Ale w tym cały pędzie, robisz wszystko na odwrót. Wychowujesz dziecko bez radości z zabawy, bo nie ma nią czasu. Bez kontaktu z rówieśnikami, bo albo są tak samo zabiegani, albo nie ma dla nich znowu czasu. Dziecko sfrustrowane wysoko postawioną poprzeczka. Dziecko zmęczone i nieszczęśliwe. Dziecko, które w przyszłości będzie perfekcjonistą – co prędzej, czy później je wykończy. Korpo-dziecko, które będzie w życiu dorosłym, tak samo jak Ty, chciało więcej i więcej. A chciałeś przecież dobrze!
Rozwój z umiarem
Nie jestem przeciwniczką zajęć dodatkowych dla dzieci i cieszę się, że mamy dziś tak duży ich wybór. Sama też, przez ostatni miesiąc myślałam, myślałam i zastanawiałam się – czy w ogóle, albo gdzie zapisać naszego pięciolatka. Powód – rozpiera go energia, a za oknem ziąb, wiatr i deszcz. I ku uciesze sąsiadów, że nie będą musieli już słuchać tak intensywnych meczy w naszym przedpokoju. I ku naszej uciesze – rodziców, że dziecko wyszaleje się pod okiem trenera w towarzystwie rówieśników na profesjonalnym boisku piłkarskim. Postanowiliśmy zapisać go na piłkę nożną – trening raz w tygodniu przez 1,5h.
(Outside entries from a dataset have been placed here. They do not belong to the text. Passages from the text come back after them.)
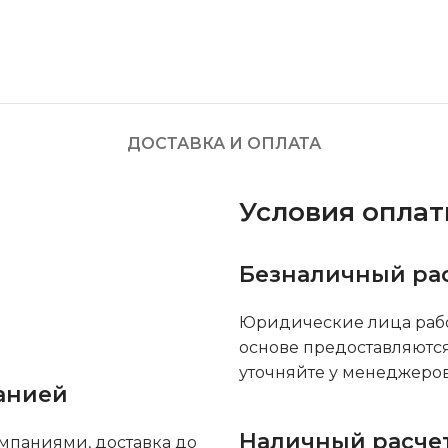
ДОСТАВКА И ОПЛАТА
Условия опла
Безналичный ра
Юридические лица рабо
основе предоставляютс
уточняйте у менеджеров
анией
Наличный расче
мпаниями, доставка до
A że w ramach zajęć przedszkolnych, syn uczęszcza na karate, to dorzuciłam mu w ramach jednej ceny, dodatkowy trening raz w tygodniu. Więc totalnie na sportowo, w sumie 2,5 godziny dodatkowych zajęć dla pięciolatka. Czy to dużo, czy mało? Poobserwuję. Jak będzie zmęczony tą intensywnością, to z miesiąca na miesiąc można z czegoś zrezygnować. A jak będzie mu to sprawiać frajdę i da radę – to super dla niego.
Ale nie zdecydowałabym się już na dodatkową naukę języka obcego, robotyki, czy inne zajęcia. Byłoby za dużo. A dodatkowo to słono kosztuje.
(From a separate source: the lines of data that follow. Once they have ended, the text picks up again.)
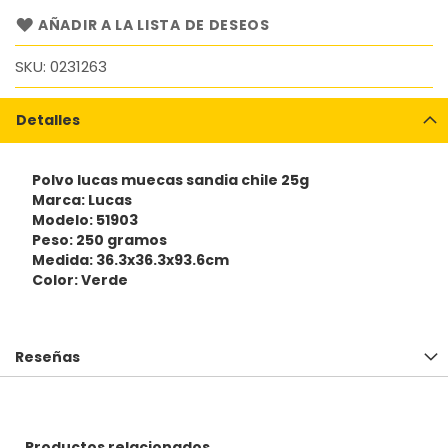
AÑADIR A LA LISTA DE DESEOS
SKU
0231263
Detalles
Polvo lucas muecas sandia chile 25g
Marca: Lucas
Modelo: 51903
Peso: 250 gramos
Medida: 36.3x36.3x93.6cm
Color: Verde
Reseñas
Productos relacionados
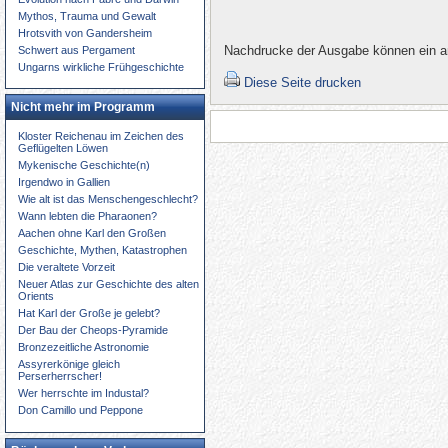
Mythos, Trauma und Gewalt
Hrotsvith von Gandersheim
Nachdrucke der Ausgabe können ein an
Schwert aus Pergament
Ungarns wirkliche Frühgeschichte
Diese Seite drucken
Nicht mehr im Programm
Kloster Reichenau im Zeichen des
Geflügelten Löwen
Mykenische Geschichte(n)
Irgendwo in Gallien
Wie alt ist das Menschengeschlecht?
Wann lebten die Pharaonen?
Aachen ohne Karl den Großen
Geschichte, Mythen, Katastrophen
Die veraltete Vorzeit
Neuer Atlas zur Geschichte des alten
Orients
Hat Karl der Große je gelebt?
Der Bau der Cheops-Pyramide
Bronzezeitliche Astronomie
Assyrerkönige gleich
Perserherrscher!
Wer herrschte im Industal?
Don Camillo und Peppone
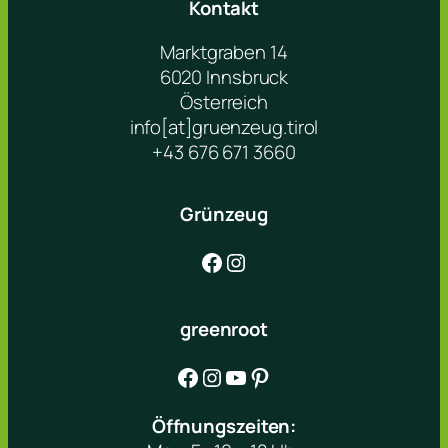
Kontakt
Marktgraben 14
6020 Innsbruck
Österreich
info[at]gruenzeug.tirol
+43 676 671 3660
Grünzeug
Facebook
Instagram
greenroot
Facebook
Instagram
YouTube
Pinterest
Öffnungszeiten:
Nie oszukujmy się, każde takie zajęcia ekstra dla naszej pociechy, też ekstra kosztują – od 80 zł za miesiąc zajęć, raz w tygodniu, wzwyż. Dlatego nie widzę sensu w przeciążaniu małego człowieka ich ilością, bo ani to opłacalne, ani rozwojowe dla jego samego. Bo dziecko zmęczone marzy tylko o jednym – żeby odpocząć, a nie chłonąć nowe słówka z angielskiego.
Jeżeli chcemy dobrze dla naszych dzieci, słuchajmy ich. Obserwujmy, co im daje radość. Dozujmy zajęcia dodatkowe tak, żeby starczyło jeszcze na zabawę i lenistwo. Bo dziecko szczęśliwe to dziecko zdrowe. A zabawa i nuda świetnie rozwijają! Potwierdzone naukowo.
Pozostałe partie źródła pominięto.